Immigration Levels In Canada Essay Research Paper

Immigration Levels In Canada Essay, Research Paper

Economic problems come with high levels of immigration. Canada accepts more immigrants, in proportion to its population, than any other nation. Welcoming new arrivals is complicated and expensive. In 1992-93, almost $900 million will be spent on processing applications, enforcement, language training programs, etc. Large cities where immigrants tend to settle face strains on social services, while smaller communities can’t attract the skilled immigrants they need. In 1988, 161, 929 immigrants entered Canada, and an estimated 484 were infected with the HIV virus. A total $18.5 million was spent on treating the resulting HIV-related illness. Also, there was 2, 558 with heart disease and this cost $21.6 million to treat. Less obvious are the additional burdens refugees place on health, education, and social welfare systems. For example, many refugee children have been physically or mentally traumatized by their experiences, speak neither English nor French, and have never attended school. For some, perhaps as many as a third, adjust to the Canadian education system is impossible. As a result, these children will never learn the skills needed to function above a marginal level in Canadian society and may be permanently dependent on social welfare. On the other hand, many well-educated immigrants arrive to find their qualifications are not accepted in Canada. They are forced to take jobs beneath their abilities. The main qualification immigrants don’t have is the ability to speak English or French. Although some provinces, such as British Columbia and Manitoba, contribute some money, the multimillion dollar cost of teaching English as a second language falls largely on local school boards. The federal government is putting an additional $200 million into a program to increase the number of adult immigrants getting language instructions. Ottawa already spends $100 million a year on adult language training aimed at helping newcomers function in the workplace. Overall, immigrants cost Canadians lots of money, and therefore there should not be high levels of immigration.

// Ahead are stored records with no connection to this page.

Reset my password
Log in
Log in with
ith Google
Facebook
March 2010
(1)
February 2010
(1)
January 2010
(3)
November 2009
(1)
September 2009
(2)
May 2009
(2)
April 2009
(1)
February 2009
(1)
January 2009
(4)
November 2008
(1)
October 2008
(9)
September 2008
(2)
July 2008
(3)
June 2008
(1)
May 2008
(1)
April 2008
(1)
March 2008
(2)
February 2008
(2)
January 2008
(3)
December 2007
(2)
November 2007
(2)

Immigrants can have a positive effect on Canadian society. To be an immigrant you must leave behind you everything that is familiar – your family, friends, culture, language, national identity – and journey to a strange and frozen land. This is not the kind of opportunity a useless immigrant will jump at. By nature, immigrants are motivated, dynamic, and vibrant people. For them, moving to a new country is a challenge. In their new homes, immigrants become consumers of goods and services; they are, in fact, net creators of work. People create markets, and markets create jobs. Expanding markets mean more efficient production of goods and services, which leads to higher standards of living. Declining markets mean lower standards of living. Among male immigrants, the labour force participation rate is 79.4% – one percent higher than Canadian-born males. And among women, the immigrant participation rate is 55.6% – more than three percentage points higher than Canadian-born women. Mr. Patel (a successful scientist) is an immigrant from Zimbabwe. He believes that it’s important to show that immigrants can and do succeed, and that they make contributions inside Canada as well as bringing world attention to our country. “No doubt there are handicaps for immigrants, but I guess there are handicaps all over the world,” says Mr. Patel. “You just can’t use them as an excuse.” Overall immigrants can be useful in Canadian society.